Abstract

In experiments on surviving rat forebrain slices, we studied the characteristics of glutamatergic synaptic transmission in the medial prefrontal cortex (MPFC) and nucl. accumbens. It was found that in rats with behavioral depression induced by zoosocial isolation (72 h), the mean amplitude of field EPSP (fEPSP) in the MPFC demonstrated no significant alterations. At the same time, the developments of rhythmic stimulation-caused long-term potentiation (LTP) and long-term depression (LTD) of synaptic transmission were suppressed, as compared with the control. In the nucl. accumbens of rats with behavioral depression, the mean fEPSP amplitude increased by nearly 25%, whereas rhythmic stimulation-induced LTD of transmission through synaptic connections between the cortex and nucl. accumbens weakened.
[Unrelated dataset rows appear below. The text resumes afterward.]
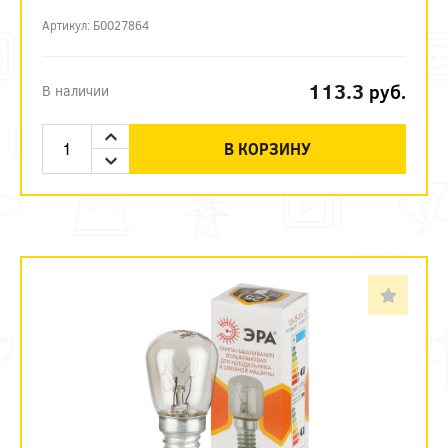
Артикул: Б0027864
113.3
руб.
В наличии
В КОРЗИНУ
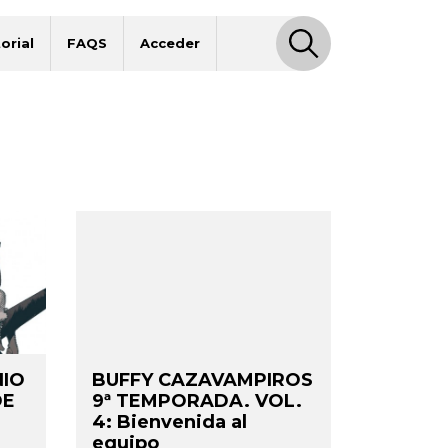
orial
FAQS
Acceder
NIO
BUFFY CAZAVAMPIROS
DE
9ª TEMPORADA. VOL.
4: Bienvenida al
equipo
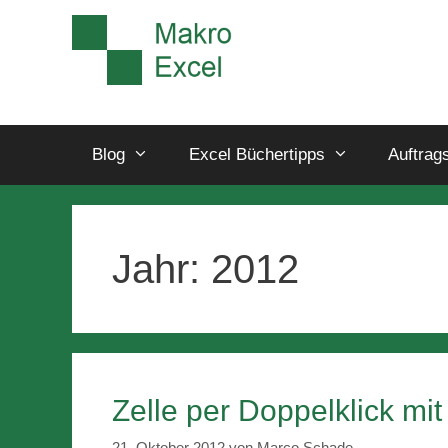
Blog
Excel Büchertipps
Auftrag
Jahr:
2012
Zelle per Doppelklick mi
21. Oktober 2012
von
Marco Schade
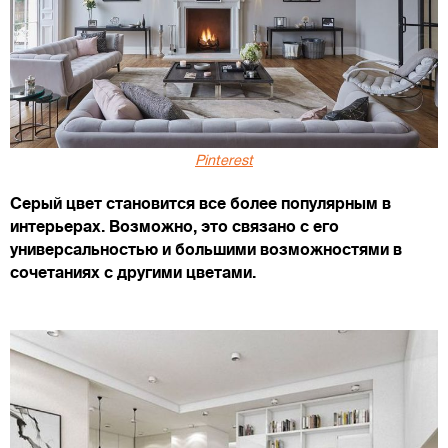
Pinterest
Серый цвет становится все более популярным в
интерьерах. Возможно, это связано с его
универсальностью и большими возможностями в
сочетаниях с другими цветами.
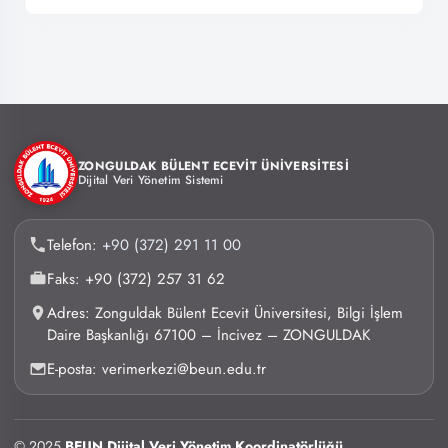
ZONGULDAK BÜLENT ECEVİT ÜNİVERSİTESİ
Dijital Veri Yönetim Sistemi
Telefon:
+90 (372) 291 11 00
Faks: +90 (372) 257 31 62
Adres: Zonguldak Bülent Ecevit Üniversitesi, Bilgi İşlem
Daire Başkanlığı 67100 – İncivez – ZONGULDAK
E-posta: verimerkezi@beun.edu.tr
© 2025
BEUN Dijital Veri Yönetim Koordinatörlüğü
Changes in the relay and plastic properties of glutamatergic synapses typical of behavioral depression were reproduced under conditions of chronic (for 3 days) i.p. injections of 1 mg/kg dexamethasone into the experimental animals. The influences exerted on brain slices in vitro by a synthetic glucocorticoid, dexamethasone, and a mineralocorticoid, deoxycorticosterone acetate, applied over 2 h in concentrations of 100 nM, did not significantly affect glutamatergic synaptic transmission in the MPFC and nucl. accumbens. In brain slices from animals with behavioral depression or from those subjected to chronic injection of dexamethasone, we observed a reduction of the modulatory effect of dexamethasone and a nonselective agonist of dopamine receptors, apomorphine hydrochloride, on glutamatergic synaptic transmission in the MPFC and nucl. accumbens. This is considered an indirect reflection of a decrease in the efficiency (down-regulation) of glucocorticoid and dopamine receptors in neurons of the brain structures under study. It is hypothesized that changes in the main properties of glutamatergic synapses in the forebrain structures (MPFC and nucl. accumbens), which were observed under conditions of behavioral depression, are determined by both direct effects of glucocorticoids on cortical and mesolimbic neurons and indirect effects mediated by the cerebral dopaminergic system.